Canadian politician (1857–1929)

Theodore Arthur Burrows (August 15, 1857 - January 18, 1929) was a politician and office-holder in Manitoba, Canada. He served as the tenth Lieutenant Governor of the province from October 6, 1926 until his death.

Burrows was born in Ottawa, Canada West (now Ontario), where his grandfather had been a pioneer settler. He moved to Manitoba in 1875, and was subsequently educated at Manitoba College. In 1877, Burrows became the first law student in Winnipeg history, working in the office of one Frederick Mackenzie. He entered the lumber business in 1879, and subsequently played a major role in developing the industry in Manitoba's northwest.

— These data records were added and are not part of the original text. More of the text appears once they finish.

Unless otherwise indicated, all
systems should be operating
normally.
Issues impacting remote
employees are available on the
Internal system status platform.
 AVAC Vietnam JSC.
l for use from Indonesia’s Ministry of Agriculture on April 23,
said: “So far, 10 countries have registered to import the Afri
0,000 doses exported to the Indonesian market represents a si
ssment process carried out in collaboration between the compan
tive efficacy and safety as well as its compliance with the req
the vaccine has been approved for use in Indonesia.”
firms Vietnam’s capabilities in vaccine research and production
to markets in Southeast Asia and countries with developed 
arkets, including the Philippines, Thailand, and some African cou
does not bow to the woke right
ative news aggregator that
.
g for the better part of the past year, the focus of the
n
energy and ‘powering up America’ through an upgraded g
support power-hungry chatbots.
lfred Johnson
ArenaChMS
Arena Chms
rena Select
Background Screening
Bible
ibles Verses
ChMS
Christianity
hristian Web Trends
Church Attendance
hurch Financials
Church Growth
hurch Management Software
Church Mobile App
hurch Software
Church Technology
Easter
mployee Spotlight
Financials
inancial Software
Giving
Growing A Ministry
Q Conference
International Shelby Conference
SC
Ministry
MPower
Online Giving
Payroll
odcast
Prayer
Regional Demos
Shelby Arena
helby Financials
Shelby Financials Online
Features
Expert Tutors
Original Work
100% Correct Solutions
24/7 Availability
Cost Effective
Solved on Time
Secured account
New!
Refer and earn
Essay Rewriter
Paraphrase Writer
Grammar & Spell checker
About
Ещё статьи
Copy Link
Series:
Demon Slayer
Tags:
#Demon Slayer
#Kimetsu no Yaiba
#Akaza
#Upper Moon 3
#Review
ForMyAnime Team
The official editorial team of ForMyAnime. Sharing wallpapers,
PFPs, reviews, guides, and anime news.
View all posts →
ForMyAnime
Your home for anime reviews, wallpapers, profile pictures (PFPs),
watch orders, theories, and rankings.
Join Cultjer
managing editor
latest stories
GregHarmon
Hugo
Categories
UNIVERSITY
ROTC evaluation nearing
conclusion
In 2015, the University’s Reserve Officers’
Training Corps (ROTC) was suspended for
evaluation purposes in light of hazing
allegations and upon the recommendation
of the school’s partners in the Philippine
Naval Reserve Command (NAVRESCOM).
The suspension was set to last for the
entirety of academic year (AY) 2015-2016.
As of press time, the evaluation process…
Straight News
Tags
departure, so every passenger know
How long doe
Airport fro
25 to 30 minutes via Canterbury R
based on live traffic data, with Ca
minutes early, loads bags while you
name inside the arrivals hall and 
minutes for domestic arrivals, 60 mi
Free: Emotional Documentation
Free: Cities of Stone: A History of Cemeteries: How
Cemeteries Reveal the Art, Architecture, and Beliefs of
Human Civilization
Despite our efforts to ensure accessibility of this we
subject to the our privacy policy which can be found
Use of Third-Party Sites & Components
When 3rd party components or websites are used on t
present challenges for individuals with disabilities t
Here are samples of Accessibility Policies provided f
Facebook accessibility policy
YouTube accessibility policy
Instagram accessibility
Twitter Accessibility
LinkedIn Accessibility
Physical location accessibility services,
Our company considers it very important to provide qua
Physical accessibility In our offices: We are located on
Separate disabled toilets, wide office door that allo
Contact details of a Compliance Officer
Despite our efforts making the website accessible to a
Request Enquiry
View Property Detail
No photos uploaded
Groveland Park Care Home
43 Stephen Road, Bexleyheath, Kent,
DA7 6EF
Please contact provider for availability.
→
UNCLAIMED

Burrows entered politics in 1892, winning election to the provincial legislature in the riding of Dauphin. Although he described himself as a Liberal-Conservative, he was nevertheless a supporter of Liberal Premier Thomas Greenway. Burrows defeated his Conservative opponent Glenlyon Campbell by 317 votes to 308.

Burrows defeated Campbell a second time in 1896, by 589 votes to 577. By this time, he was identifying himself as a Liberal. He was also (like Greenway) a Methodist, and was a strong supporter of Canada's growing prohibition movement. In addition to his political career, he was also appointed a land commissioner of the Canadian Northern Railway in 1896, holding the position until 1904 and overseeing increased settlement in the Dauphin region. He was never appointed to Greenway's cabinet.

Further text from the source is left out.